At the Congress, I was interviewed by the team from Mission Blue, founded by world renowned deep sea explorer Dr. Sylvia Earle. I shared my views about the importance of marine conservation and where we are in terms of marine protected areas. The entire interview and an illustration are posted at the Mission Blue Blog.

It took the talent and creativity of artist Asher Jay to find a visual home for one of my quotes from the Mission Blue interview. A few days ago, Asher Jay opened her new art exhibit in New York: Message in a Bottle. Asher hand-painted  plastic PET bottles (post-consumer waste) using them as vessels to share the voices of individuals leading scientific research, conservation and policy change to ensure ocean life continues to flourish.

My message…

“We are part of the ocean.  If the oceans die, we die with them, so marine conservation is essential for our own survival. Every second breath you take comes from the ocean, so if you are against marine conservation you are only allowed to breathe from 9 am to 9 pm and the rest of the 12 hours you have you cannot breathe at all.”

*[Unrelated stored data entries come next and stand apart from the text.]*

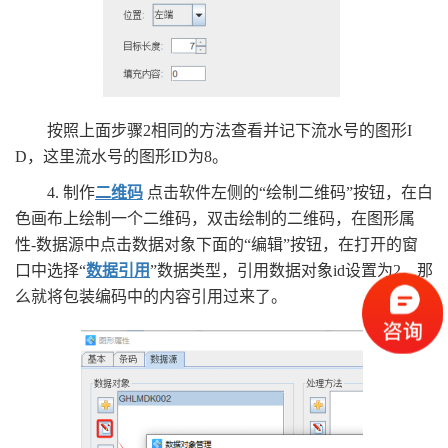
按照上面步骤2相同的方法查看并记下流水号的图形I
D，这里流水号的图形ID为8。
4. 制作
二维码
点击软件左侧的“绘制二维码”按钮，在白
色画布上绘制一个二维码，双击绘制的二维码，在图形属
性-数据源中点击数据对象下面的“编辑”按钮，在打开的窗
口中选择“
数据引用
”数据类型，引用数据对象id设置为2，那
么就将包装编码中的内容引用过来了。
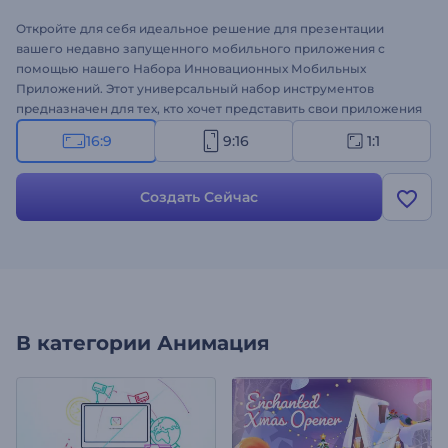
Откройте для себя идеальное решение для презентации
вашего недавно запущенного мобильного приложения с
помощью нашего Набора Инновационных Мобильных
Приложений. Этот универсальный набор инструментов
предназначен для тех, кто хочет представить свои приложения
в модном и увлекательном виде. Легко загружайте скриншоты
16:9
9:16
1:1
вашего приложения, вводите ключевые функции и
представляйте свои приложения с разных сторон. Идеально
подходит для продвижения приложений, представления
Создать Сейчас
новых функций, анонсирования запуска приложений и многих
других проектов. Попробуйте прямо сейчас!
В категории
Анимация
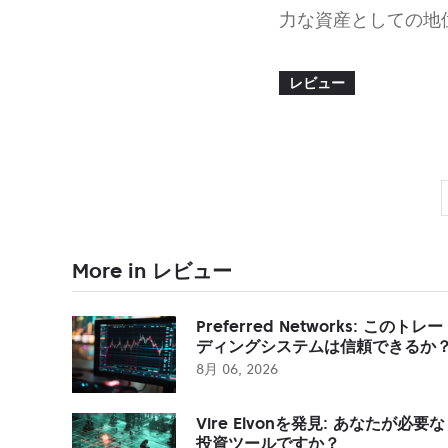
力な資産としての地
レビュー
More in レビュー
Preferred Networks: このトレー
ディングシステムは信頼できるか
8月 06, 2026
Vire Elvonを発見: あなたが必要な
投資ツールですか？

… was paired with this bottle

Message in a Bottle by Asher Jay

There are 100 Ocean Voices in the exhibit, each one with a unique message and image. Both the images and the messages are a great source of inspiration.

There’s also a dedicated image gallery, for the entire exhibit.

If you are reading this blog, it means you are breathing. Half of the oxygen you are using comes from the ocean, produced by microscopic algae in the plankton. Tiny oxygen-producing natural factories. If you plan on continuing breathing for a while, I hope you find inspiration on how to do so in Message in a Bottle.